Americas

  • United States

VC firm invests in IPv6 start-up

Opinion
Feb 22, 20063 mins
Servers

* Command Information receives $20 million in first-round funding

The Carlyle Group and Novak Biddle Venture Partners made a major investment in IPv6 with the launch of Command Information, a start-up from Herndon, Va., that received $20 million in first-round funding.

Command Information will provide enterprises and government agencies with training, transition planning, software development and testing services for IPv6, an upgrade to the Internet’s main protocol.

“Command Information is focused exclusively on helping large organizations prepare for IPv6,” says founder and CEO Tom Patterson. “The IPv6 infrastructure is happening with tech refresh. It’s coming with Windows Vista and with new routers. But the ROI comes when you start to modify your apps and take advantage of the end-to-end persistence, the ad hoc networking and the built-in security that are part and parcel of the new infrastructure.”

Command Information has a roll-up strategy to acquire other companies to form an IPv6 professional services firm. Command Information has already purchased two companies: Digital Focus and Native6.

Digital Focus is a 10-year-old firm that specializes in software development and integration services using the Agile process. Located in Reston, Va., Digital Focus has 75 employees and enterprise clients that include AOL, General Motors and Fannie Mae.

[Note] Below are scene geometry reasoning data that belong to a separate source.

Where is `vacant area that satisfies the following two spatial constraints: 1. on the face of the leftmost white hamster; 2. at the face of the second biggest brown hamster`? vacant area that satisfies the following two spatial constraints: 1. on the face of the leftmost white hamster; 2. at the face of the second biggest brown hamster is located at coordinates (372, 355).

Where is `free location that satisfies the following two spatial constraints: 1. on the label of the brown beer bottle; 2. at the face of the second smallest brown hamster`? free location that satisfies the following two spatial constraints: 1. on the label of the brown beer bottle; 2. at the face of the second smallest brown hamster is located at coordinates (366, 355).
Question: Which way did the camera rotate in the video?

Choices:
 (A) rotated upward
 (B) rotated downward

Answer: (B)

Native6 is an IPv6 training company in Seattle that was founded in 2001. Native6’s customers include Cisco, HP and all four branches of the U.S. military services. Command Information acquired all of Native6’s intellectual property and hired its staff. It plans to open a training facility in the Washington, D.C. area soon.

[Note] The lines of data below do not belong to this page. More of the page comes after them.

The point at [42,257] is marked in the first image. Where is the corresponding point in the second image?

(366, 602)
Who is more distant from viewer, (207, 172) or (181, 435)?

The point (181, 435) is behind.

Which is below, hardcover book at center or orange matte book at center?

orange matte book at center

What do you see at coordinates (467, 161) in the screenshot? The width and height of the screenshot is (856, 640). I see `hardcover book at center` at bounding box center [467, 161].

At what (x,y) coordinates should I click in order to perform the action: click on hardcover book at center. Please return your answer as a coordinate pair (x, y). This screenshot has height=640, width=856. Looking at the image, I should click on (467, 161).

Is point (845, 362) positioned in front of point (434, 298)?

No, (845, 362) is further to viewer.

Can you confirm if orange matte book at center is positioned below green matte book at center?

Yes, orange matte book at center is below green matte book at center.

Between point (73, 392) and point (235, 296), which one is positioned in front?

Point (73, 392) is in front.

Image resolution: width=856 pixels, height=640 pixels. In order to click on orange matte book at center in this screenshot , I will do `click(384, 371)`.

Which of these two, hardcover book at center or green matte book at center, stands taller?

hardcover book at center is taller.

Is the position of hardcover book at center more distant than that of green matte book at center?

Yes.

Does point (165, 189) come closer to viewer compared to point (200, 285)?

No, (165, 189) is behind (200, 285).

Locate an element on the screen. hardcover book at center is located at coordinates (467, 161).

Command Information expects to make additional acquisitions in 2006.

“In 2006, we’ll be rolling up several good profitable companies and infusing them with IPv6,” Patterson says. “Our future acquisitions will include network management companies, Defense contracting companies and information security companies. We’re looking primarily at professional services firms.”

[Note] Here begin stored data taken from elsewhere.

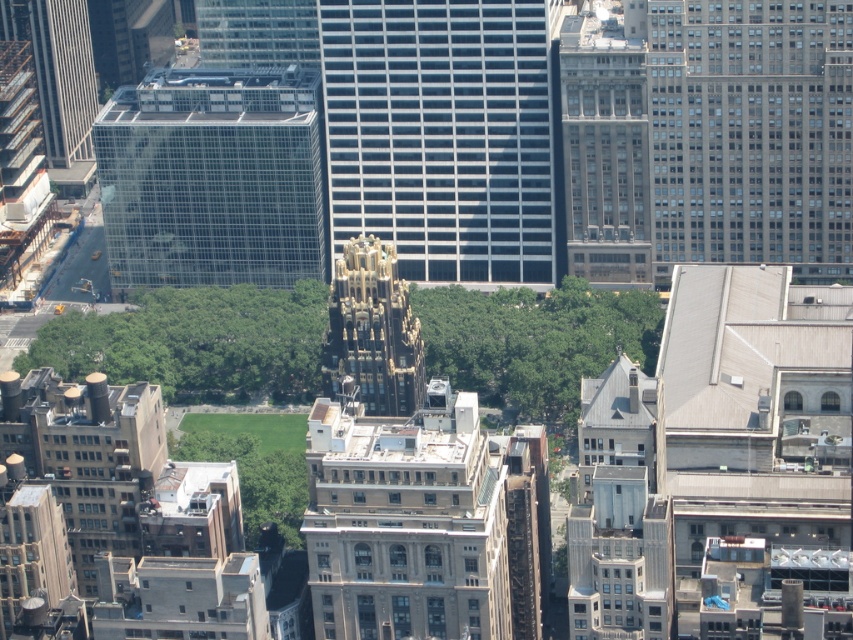 Who is more distant from viewer, (770, 145) or (270, 84)?

The point (770, 145) is more distant.

Can you confirm if gray concrete building at upper right is wider than transparent glass building at upper left?

No.

Which is in front, point (735, 253) or point (206, 256)?

Point (206, 256) is more forward.

I want to click on gray concrete building at upper right, so click(x=752, y=132).

Is transparent glass building at upper left behind gold textured building at center?

Yes, it is behind gold textured building at center.

Does transparent glass building at upper left appear under gold textured building at center?

No, transparent glass building at upper left is not below gold textured building at center.

Measure the distance between point (x=154, y=172) and camera.

They are 2160.21 feet apart.

Locate an element on the screen. transparent glass building at upper left is located at coordinates (x=213, y=177).

Which of these two, gray concrete building at upper right or gray stone building at center, stands shorter?

gray stone building at center is shorter.

Is gray concrete building at upper right smaller than gray stone building at center?

No, gray concrete building at upper right is not smaller than gray stone building at center.

Locate an element on the screen. The image size is (853, 640). gray concrete building at upper right is located at coordinates (752, 132). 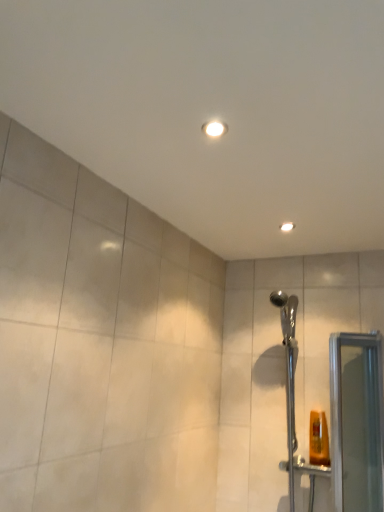 Question: From a real-world perspective, is matte white light fixture at upper center located higher than clear glass screen door at right?

Choices:
 (A) no
 (B) yes

Answer: (B)

Question: From the image's perspective, is matte white light fixture at upper center over clear glass screen door at right?

Choices:
 (A) no
 (B) yes

Answer: (B)

Question: Can you confirm if matte white light fixture at upper center is thinner than clear glass screen door at right?

Choices:
 (A) yes
 (B) no

Answer: (A)

Question: Is matte white light fixture at upper center positioned in front of clear glass screen door at right?

Choices:
 (A) yes
 (B) no

Answer: (B)

Question: Are matte white light fixture at upper center and clear glass screen door at right located far from each other?

Choices:
 (A) no
 (B) yes

Answer: (A)

Question: Is matte white light fixture at upper center positioned behind clear glass screen door at right?

Choices:
 (A) no
 (B) yes

Answer: (B)

Question: From a real-world perspective, is clear glass screen door at right positioned under matte white light fixture at upper center based on gravity?

Choices:
 (A) no
 (B) yes

Answer: (B)

Question: Considering the relative sizes of clear glass screen door at right and matte white light fixture at upper center in the image provided, is clear glass screen door at right shorter than matte white light fixture at upper center?

Choices:
 (A) no
 (B) yes

Answer: (A)

Question: Considering the relative positions of clear glass screen door at right and matte white light fixture at upper center in the image provided, is clear glass screen door at right to the right of matte white light fixture at upper center from the viewer's perspective?

Choices:
 (A) yes
 (B) no

Answer: (A)

Question: Is clear glass screen door at right positioned with its back to matte white light fixture at upper center?

Choices:
 (A) yes
 (B) no

Answer: (B)

Question: Is clear glass screen door at right located outside matte white light fixture at upper center?

Choices:
 (A) no
 (B) yes

Answer: (B)

Question: Are clear glass screen door at right and matte white light fixture at upper center located far from each other?

Choices:
 (A) no
 (B) yes

Answer: (A)

Question: Considering the relative sizes of chrome metallic shower head at right and clear glass screen door at right in the image provided, is chrome metallic shower head at right taller than clear glass screen door at right?

Choices:
 (A) yes
 (B) no

Answer: (A) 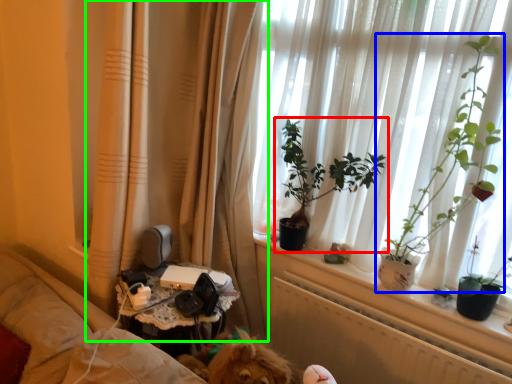 Question: Which object is positioned farthest from houseplant (highlighted by a red box)? Select from houseplant (highlighted by a blue box) and curtain (highlighted by a green box).

Choices:
 (A) houseplant
 (B) curtain

Answer: (A) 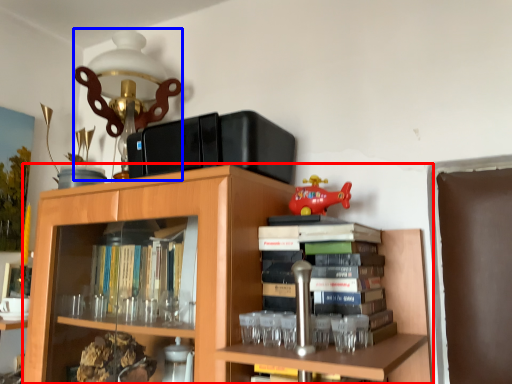 Question: Which object is closer to the camera taking this photo, bookcase (highlighted by a red box) or table lamp (highlighted by a blue box)?

Choices:
 (A) bookcase
 (B) table lamp

Answer: (A) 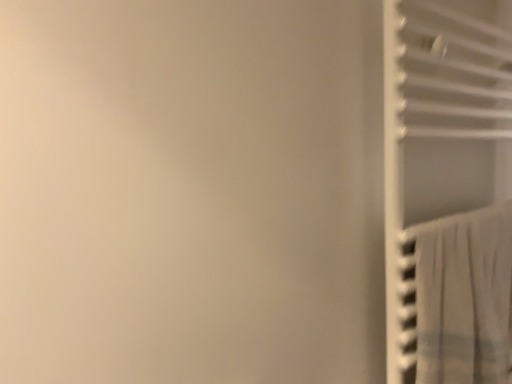 Question: From the image's perspective, is white plastic closet at right located above or below white sheer curtain at right?

Choices:
 (A) below
 (B) above

Answer: (B)

Question: Relative to white sheer curtain at right, is white plastic closet at right in front or behind?

Choices:
 (A) front
 (B) behind

Answer: (A)

Question: Looking at the image, does white plastic closet at right seem bigger or smaller compared to white sheer curtain at right?

Choices:
 (A) small
 (B) big

Answer: (B)

Question: Is white sheer curtain at right inside or outside of white plastic closet at right?

Choices:
 (A) inside
 (B) outside

Answer: (A)

Question: Is white sheer curtain at right bigger or smaller than white plastic closet at right?

Choices:
 (A) big
 (B) small

Answer: (B)

Question: From the image's perspective, relative to white plastic closet at right, is white sheer curtain at right above or below?

Choices:
 (A) above
 (B) below

Answer: (B)

Question: In the image, is white sheer curtain at right positioned in front of or behind white plastic closet at right?

Choices:
 (A) front
 (B) behind

Answer: (B) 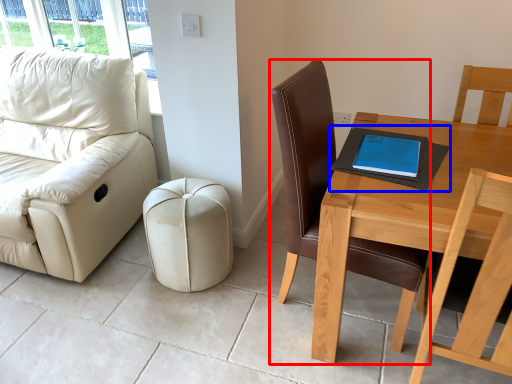 Question: Which point is further to the camera, chair (highlighted by a red box) or notebook (highlighted by a blue box)?

Choices:
 (A) chair
 (B) notebook

Answer: (B) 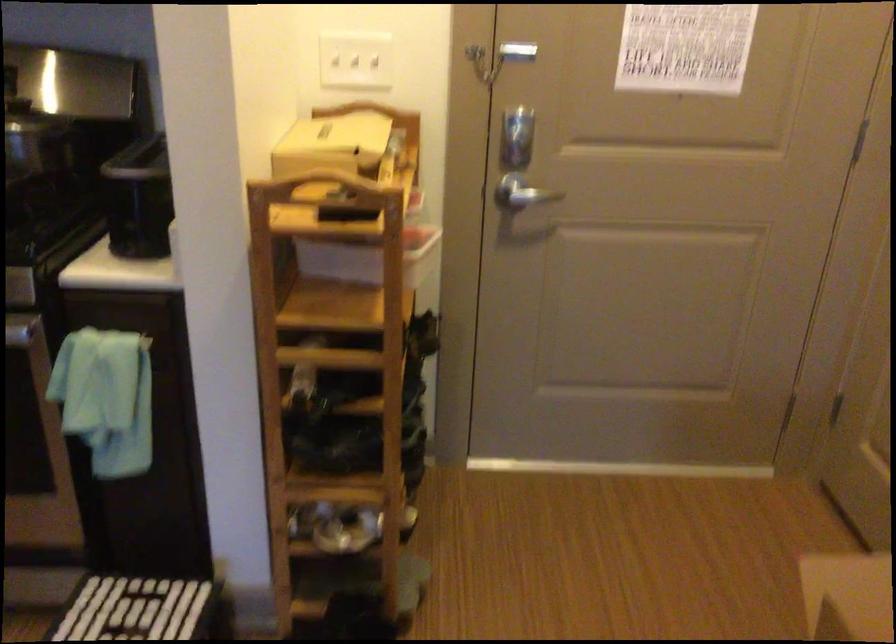 Where is `box lid handle`? This screenshot has height=644, width=896. box lid handle is located at coordinates (331, 144).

Patterson says Command Information is one of the biggest venture capital plays in the IPv6 market in the U.S.

“Having The Carlyle Group invest this kind of money in this space will make a lot of industry watchers take notice,” he says. “We anticipate several more rounds of investment.”

“IPv6 is vital to the future competitiveness of industry and government,” Charles Rossotti, senior partner at Carlyle, said in a statement. “We have invested in Command Information to help organizations realize the benefits that come from this next generation technology.”

Command Information is targeting the federal government market because it has a mandate to move to IPv6 by 2008. In the commercial market, the transportation industry is emerging as a potential early adopter of IPv6, which has new features that support wireless applications.

“We’re seeing the most interest in IPv6 in verticals that have something to do with mobility,” Patterson says. “That includes the trucking industry, mobile phones and supply chain. The common denominator for the early adopters is that they move stuff in boxes, trucks or cars.”

Developed by the IETF, IPv6 promises easier administration, tighter security and an enhanced addressing scheme when compared to IPv4, the Internet’s current protocol. IPv6, which uses a 128-bit addressing scheme, supports a virtually limitless number of uniquely identified systems on the ‘Net, while IPv4 uses a 32-bit addressing scheme and supports only a few billion systems.